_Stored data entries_
◇ ◇ ◇

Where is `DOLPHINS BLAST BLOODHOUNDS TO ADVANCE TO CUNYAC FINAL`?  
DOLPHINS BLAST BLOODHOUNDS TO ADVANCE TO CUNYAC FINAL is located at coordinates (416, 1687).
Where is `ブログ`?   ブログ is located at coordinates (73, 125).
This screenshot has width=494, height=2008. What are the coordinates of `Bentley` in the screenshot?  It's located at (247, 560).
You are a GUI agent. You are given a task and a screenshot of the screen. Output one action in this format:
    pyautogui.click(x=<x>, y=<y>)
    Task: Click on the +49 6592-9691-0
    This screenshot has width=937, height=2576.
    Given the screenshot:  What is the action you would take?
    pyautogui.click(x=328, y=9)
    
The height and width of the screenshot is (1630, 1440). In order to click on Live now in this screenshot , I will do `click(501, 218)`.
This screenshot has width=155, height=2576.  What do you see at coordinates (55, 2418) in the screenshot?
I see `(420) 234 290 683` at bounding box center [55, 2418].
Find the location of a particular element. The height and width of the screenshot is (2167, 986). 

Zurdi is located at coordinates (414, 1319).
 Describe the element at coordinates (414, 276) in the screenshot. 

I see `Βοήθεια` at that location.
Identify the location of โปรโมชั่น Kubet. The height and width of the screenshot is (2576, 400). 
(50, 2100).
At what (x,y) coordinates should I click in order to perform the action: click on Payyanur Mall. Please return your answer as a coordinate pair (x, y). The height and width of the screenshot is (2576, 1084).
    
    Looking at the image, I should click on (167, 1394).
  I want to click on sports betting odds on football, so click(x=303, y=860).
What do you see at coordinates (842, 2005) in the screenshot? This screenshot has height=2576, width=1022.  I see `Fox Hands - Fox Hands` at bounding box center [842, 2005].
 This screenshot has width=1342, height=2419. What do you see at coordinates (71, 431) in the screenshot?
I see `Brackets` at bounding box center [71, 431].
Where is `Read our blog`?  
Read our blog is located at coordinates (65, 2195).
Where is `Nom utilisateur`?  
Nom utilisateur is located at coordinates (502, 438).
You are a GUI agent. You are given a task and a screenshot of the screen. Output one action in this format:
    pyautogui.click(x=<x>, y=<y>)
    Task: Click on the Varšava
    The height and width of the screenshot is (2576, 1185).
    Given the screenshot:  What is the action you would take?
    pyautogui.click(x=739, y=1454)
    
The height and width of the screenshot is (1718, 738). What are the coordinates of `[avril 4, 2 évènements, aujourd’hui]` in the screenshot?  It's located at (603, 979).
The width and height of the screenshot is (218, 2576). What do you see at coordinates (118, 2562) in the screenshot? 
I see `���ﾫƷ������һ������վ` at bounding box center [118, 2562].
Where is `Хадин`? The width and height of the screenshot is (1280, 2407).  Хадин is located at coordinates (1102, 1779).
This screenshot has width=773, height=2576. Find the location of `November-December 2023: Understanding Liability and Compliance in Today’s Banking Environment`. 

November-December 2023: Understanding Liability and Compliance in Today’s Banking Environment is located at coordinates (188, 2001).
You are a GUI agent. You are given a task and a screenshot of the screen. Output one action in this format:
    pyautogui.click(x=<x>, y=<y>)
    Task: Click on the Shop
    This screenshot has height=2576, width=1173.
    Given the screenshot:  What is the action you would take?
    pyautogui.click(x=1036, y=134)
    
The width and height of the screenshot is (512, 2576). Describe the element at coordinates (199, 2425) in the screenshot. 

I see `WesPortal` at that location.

◇ ◇ ◇

Print the records above again, every one, exactly as written.

_ANSWER FOR THIS EXERCISE_
Where is `DOLPHINS BLAST BLOODHOUNDS TO ADVANCE TO CUNYAC FINAL`?  
DOLPHINS BLAST BLOODHOUNDS TO ADVANCE TO CUNYAC FINAL is located at coordinates (416, 1687).
Where is `ブログ`?   ブログ is located at coordinates (73, 125).
This screenshot has width=494, height=2008. What are the coordinates of `Bentley` in the screenshot?  It's located at (247, 560).
You are a GUI agent. You are given a task and a screenshot of the screen. Output one action in this format:
    pyautogui.click(x=<x>, y=<y>)
    Task: Click on the +49 6592-9691-0
    This screenshot has width=937, height=2576.
    Given the screenshot:  What is the action you would take?
    pyautogui.click(x=328, y=9)
    
The height and width of the screenshot is (1630, 1440). In order to click on Live now in this screenshot , I will do `click(501, 218)`.
This screenshot has width=155, height=2576.  What do you see at coordinates (55, 2418) in the screenshot?
I see `(420) 234 290 683` at bounding box center [55, 2418].
Find the location of a particular element. The height and width of the screenshot is (2167, 986). 

Zurdi is located at coordinates (414, 1319).
 Describe the element at coordinates (414, 276) in the screenshot. 

I see `Βοήθεια` at that location.
Identify the location of โปรโมชั่น Kubet. The height and width of the screenshot is (2576, 400). 
(50, 2100).
At what (x,y) coordinates should I click in order to perform the action: click on Payyanur Mall. Please return your answer as a coordinate pair (x, y). The height and width of the screenshot is (2576, 1084).
    
    Looking at the image, I should click on (167, 1394).
  I want to click on sports betting odds on football, so click(x=303, y=860).
What do you see at coordinates (842, 2005) in the screenshot? This screenshot has height=2576, width=1022.  I see `Fox Hands - Fox Hands` at bounding box center [842, 2005].
 This screenshot has width=1342, height=2419. What do you see at coordinates (71, 431) in the screenshot?
I see `Brackets` at bounding box center [71, 431].
Where is `Read our blog`?  
Read our blog is located at coordinates (65, 2195).
Where is `Nom utilisateur`?  
Nom utilisateur is located at coordinates (502, 438).
You are a GUI agent. You are given a task and a screenshot of the screen. Output one action in this format:
    pyautogui.click(x=<x>, y=<y>)
    Task: Click on the Varšava
    The height and width of the screenshot is (2576, 1185).
    Given the screenshot:  What is the action you would take?
    pyautogui.click(x=739, y=1454)
    
The height and width of the screenshot is (1718, 738). What are the coordinates of `[avril 4, 2 évènements, aujourd’hui]` in the screenshot?  It's located at (603, 979).
The width and height of the screenshot is (218, 2576). What do you see at coordinates (118, 2562) in the screenshot? 
I see `���ﾫƷ������һ������վ` at bounding box center [118, 2562].
Where is `Хадин`? The width and height of the screenshot is (1280, 2407).  Хадин is located at coordinates (1102, 1779).
This screenshot has width=773, height=2576. Find the location of `November-December 2023: Understanding Liability and Compliance in Today’s Banking Environment`. 

November-December 2023: Understanding Liability and Compliance in Today’s Banking Environment is located at coordinates (188, 2001).
You are a GUI agent. You are given a task and a screenshot of the screen. Output one action in this format:
    pyautogui.click(x=<x>, y=<y>)
    Task: Click on the Shop
    This screenshot has height=2576, width=1173.
    Given the screenshot:  What is the action you would take?
    pyautogui.click(x=1036, y=134)
    
The width and height of the screenshot is (512, 2576). Describe the element at coordinates (199, 2425) in the screenshot. 

I see `WesPortal` at that location.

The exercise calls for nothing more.